That sort of evaluation seems to bode well for at least some of Penn State’s offerings, according to Darbeau.

Some programs doing well

Academic programs added at the local campus in recent years “are doing well and have exhibited consistent growth since their inception,” he wrote. Additionally, some older programs, including engineering and nursing, continue to be popular, Darbeau wrote.

The faculty senates in each campus will be involved in the exercise, according to DelliCarpini.

Collectively, enrollment at the Commonwealth Campuses has declined 20% since 2016 and 30% since 2010, according to one of the news releases.

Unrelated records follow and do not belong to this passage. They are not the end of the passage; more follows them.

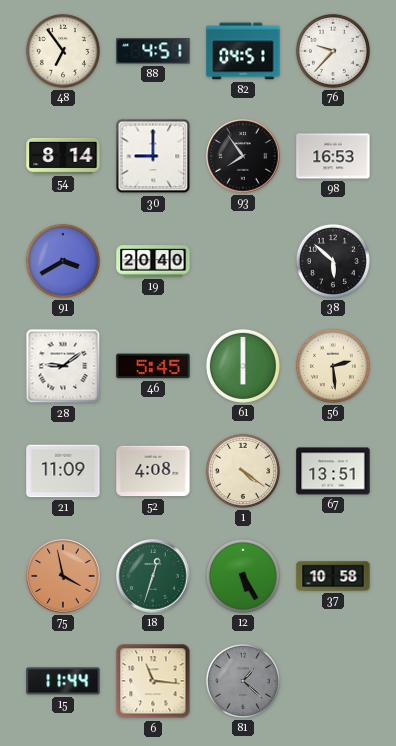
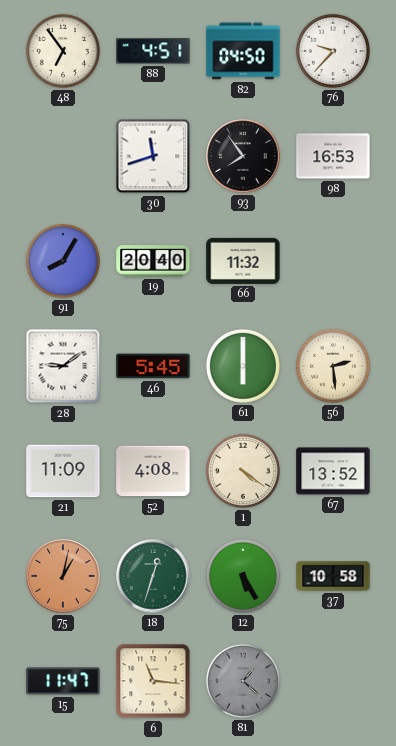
82: 04:51 -> 04:50
54: 8:14 -> none
30: 9:00 -> 11:42
91: 3:40 -> 8:05
66: none -> 11:32
38: 5:52 -> none
67: 13:51 -> 13:52
75: 3:58 -> 1:02
15: 11:44 -> 11:47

Penn State Altoona has gone from the Commonwealth Campus with the highest enrollment to fourth place - declining from a maximum of 4,000-plus to the current 2,400, Darbeau told City Council in September.

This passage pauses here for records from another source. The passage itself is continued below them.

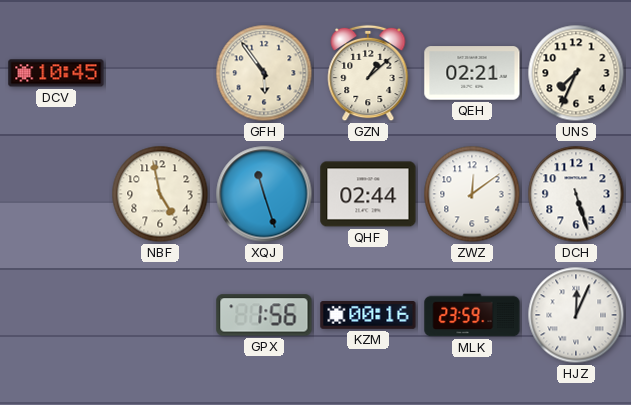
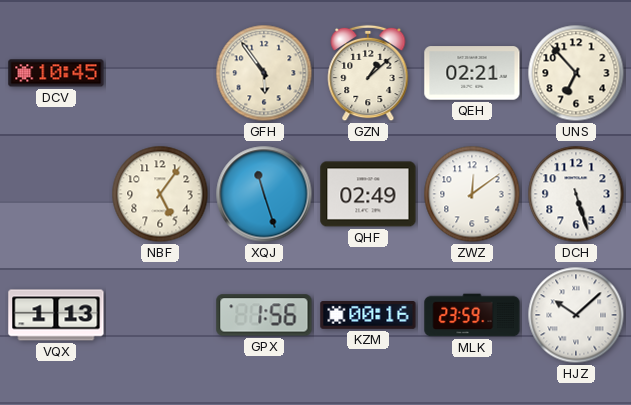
UNS: 7:34 -> 6:53
NBF: 4:58 -> 5:06
QHF: 02:44 -> 02:49
VQX: none -> 1:13
HJZ: 12:04 -> 10:08
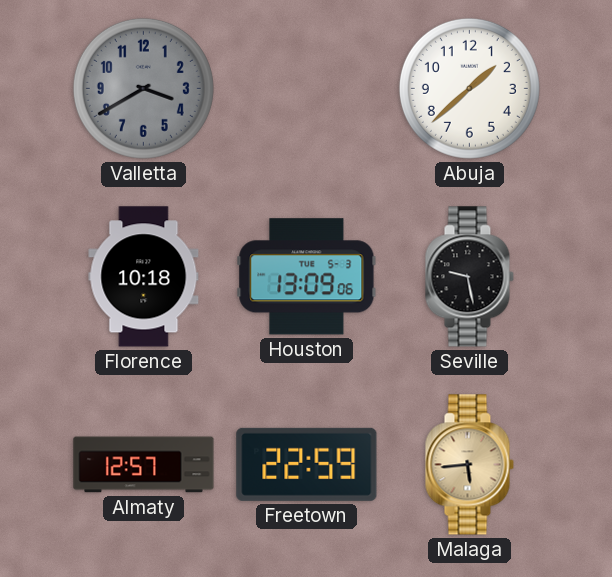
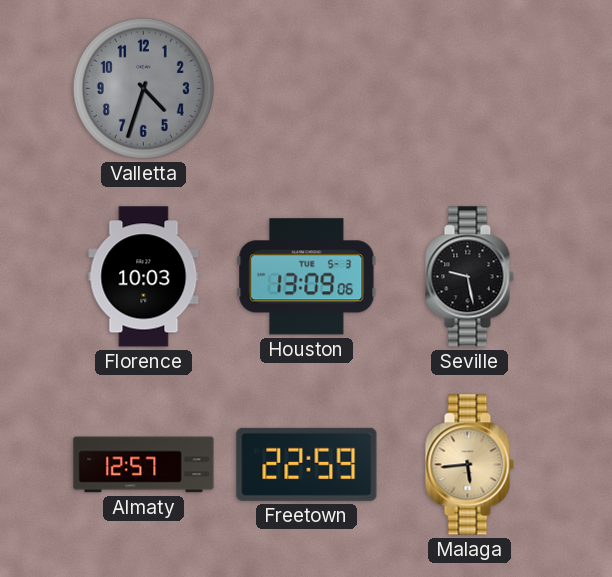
Valletta: 3:40 -> 4:33
Abuja: 1:38 -> none
Florence: 10:18 -> 10:03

That has resulted in expenses exceeding revenues, which isn’t sustainable, Darbeau wrote Friday.

Darbeau has already been attacking the problem since taking over last year by “strategically expanding our academic profile, by selectively increasing athletic opportunities, by boosting the number of international students, by working on retention efforts, and by creating ‘pipelines through academic summer camps and dual enrollment,’” he stated.

The university hopes to stem enrollment decline by attracting more nonresident, international, adult, online and transfer students by doing a better job of matching financial aid with “enrollment priorities” to make school more affordable and by bolstering “high demand academic programs that align with the state’s workforce needs,” according to Matt Melvin, vice president for enrollment management, cited in a news release Monday.

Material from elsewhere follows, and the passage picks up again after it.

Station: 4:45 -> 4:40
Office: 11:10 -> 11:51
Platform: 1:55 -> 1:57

The recruitment efforts will involve reaching students and families earlier in their search for colleges, along with “articulation” agreements with community colleges to create “seamless pathways” to Penn State, according to Melvin.

There will also be a test-optional admission policy that will stress “retention-relevant” criteria for admissions, expansion of an existing program to attract out-of-state students and creation of “discipline-based hubs of excellence” at selected campuses, according to Melvin.